When looking at the 350's logs I would see nothing wrong. At that time I didn't really pay attention to the fact that the logs only kept about 10 minutes of data.

The way I found out that these units had problems is from my network management software. It checks to see if all the units on my network are alive by pinging them every 10 seconds. I usually do not check it's logs because I see everything in the green all the time. However, one day I did check the logs and saw that the 350's were frequently not there then reappearing in about 30 seconds or so. When looking at the 350 logs I didn't see anything because the problem had already scrolled out of the buffer. It was a cat-and-mouse game for several days until I caught a 350 going dark. I immediately checked it's log and found the “ping failure”. I saved the log.
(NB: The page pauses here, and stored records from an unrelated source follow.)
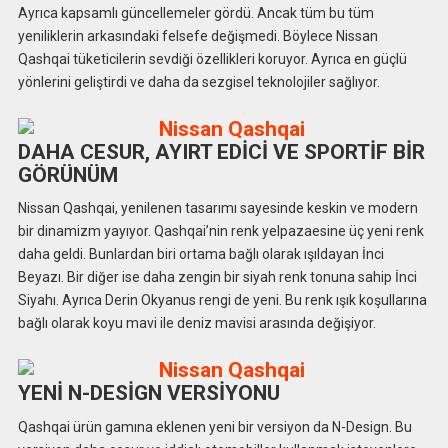
Ayrıca kapsamlı güncellemeler gördü. Ancak tüm bu tüm
yeniliklerin arkasındaki felsefe değişmedi. Böylece Nissan
Qashqai tüketicilerin sevdiği özellikleri koruyor. Ayrıca en güçlü
yönlerini geliştirdi ve daha da sezgisel teknolojiler sağlıyor.
DAHA CESUR, AYIRT EDİCİ VE SPORTİF BİR
GÖRÜNÜM
Nissan Qashqai, yenilenen tasarımı sayesinde keskin ve modern
bir dinamizm yayıyor. Qashqai’nin renk yelpazaesine üç yeni renk
daha geldi. Bunlardan biri ortama bağlı olarak ışıldayan İnci
Beyazı. Bir diğer ise daha zengin bir siyah renk tonuna sahip İnci
Siyahı. Ayrıca Derin Okyanus rengi de yeni. Bu renk ışık koşullarına
bağlı olarak koyu mavi ile deniz mavisi arasında değişiyor.
YENİ N-DESİGN VERSİYONU
Qashqai ürün gamına eklenen yeni bir versiyon da N-Design. Bu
After doing a lot more legwork I picked up on the fact that the problem was more severe as the number of associations increased. And, the problem was only associated with the 350's.

So, like I said, I hadn't been made aware from my users that there were any kind of problems that I could associate with anything other then normal under provisioned hardware for the kind of heavy duty apps. they were trying to use.
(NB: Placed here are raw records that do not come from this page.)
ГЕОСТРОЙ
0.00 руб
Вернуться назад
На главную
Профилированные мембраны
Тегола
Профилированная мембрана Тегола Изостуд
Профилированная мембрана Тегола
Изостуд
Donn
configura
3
It's quite possible others have this problem and never know it.

Just some thoughts.

Bob
Message 6 of 46
RSchwein
Aspirant

Re: WNDAP350's are constantly rebooting

It's not a switch issue. These 350's are on different parts of the network with different switches and different routers. They are pinging their default gateway (all different) and for no apparent reason deciding they are not wired to the network. They turn off their radios. In about 30 seconds (give or take) they successfully ping their gateway and turn everything back on. Users who are browsing the Internet never know it's happening. Users who are connected to file servers never know the wireless went down and then came back up because they are reconnected to their resources in the background. Yes, I did a wireshark capture. The default gateways are replying. The 350's are just ignoring them. Since the problem is worse when the 350 has more associations I'm guessing it's a timing issue. I don't see jumbo frames being a factor with the 350 pinging and listening for a reply.
Message 7 of 46
overlook
Tutor

Re: WNDAP350's are constantly rebooting

hummm i see...
Do you have enabled "detecting rogue AP" ?
Do not use that, it's a sh.... :eek:
We use HostMonitor here to check our network. I have added ping test every 10s for our 350 AP. Let's see if your issue occurs here too. :confused:

You have talked about the AP log (buffer log, 10min, etc...) but here, the system log has never worked ! Nothing appears in the window ! We called the support and they said that this window shows only important events like reboot, modify settings...but for us : nothing ! 😄
Fortunately we use kiwi syslog server and we can see all events coming from 350 APs. 😉
Maybe you can post here a print screen from your system log ?
Message 8 of 46
RSchwein
Aspirant

Re: WNDAP350's are constantly rebooting

There's a 350 log excerpt in my first post. Ping fails, the 350 disassociates everybody, then turns off it's radios. Sort time later the ping is successful and turns everything back on. With everyone disassociated it appears it now has time to actually hear the echo reply.
Message 9 of 46
RSchwein
Aspirant

Re: WNDAP350's are constantly rebooting

overlook237 wrote:
hummm i see...
Do you have enabled "detecting rogue AP" ?
Do not use that, it's a sh.... :eek:
We use HostMonitor here to check our network. I have added ping test every 10s for our 350 AP. Let's see if your issue occurs here too. :confused:

You have talked about the AP log (buffer log, 10min, etc...) but here, the system log has never worked ! Nothing appears in the window ! We called the support and they said that this window shows only important events like reboot, modify settings...but for us : nothing ! 😄
Fortunately we use kiwi syslog server and we can see all events coming from 350 APs. 😉
Maybe you can post here a print screen from your system log ?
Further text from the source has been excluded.